### Dataset entries
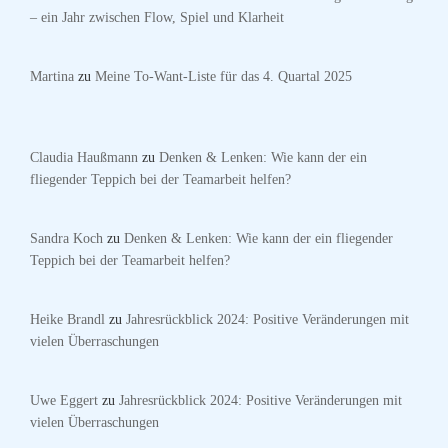
– ein Jahr zwischen Flow, Spiel und Klarheit
Martina
zu
Meine To-Want-Liste für das 4. Quartal 2025
Claudia Haußmann
zu
Denken & Lenken: Wie kann der ein
fliegender Teppich bei der Teamarbeit helfen?
Sandra Koch
zu
Denken & Lenken: Wie kann der ein fliegender
Teppich bei der Teamarbeit helfen?
Heike Brandl
zu
Jahresrückblick 2024: Positive Veränderungen mit
vielen Überraschungen
Uwe Eggert
zu
Jahresrückblick 2024: Positive Veränderungen mit
vielen Überraschungen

### Your objective
Only this range is to be output: the line that contains "Meine To-Want-Liste für das 4. Quartal 2025" through the last line of the records above, both inclusive.

### Reply to the task
Meine To-Want-Liste für das 4. Quartal 2025
Claudia Haußmann
zu
Denken & Lenken: Wie kann der ein
fliegender Teppich bei der Teamarbeit helfen?
Sandra Koch
zu
Denken & Lenken: Wie kann der ein fliegender
Teppich bei der Teamarbeit helfen?
Heike Brandl
zu
Jahresrückblick 2024: Positive Veränderungen mit
vielen Überraschungen
Uwe Eggert
zu
Jahresrückblick 2024: Positive Veränderungen mit
vielen Überraschungen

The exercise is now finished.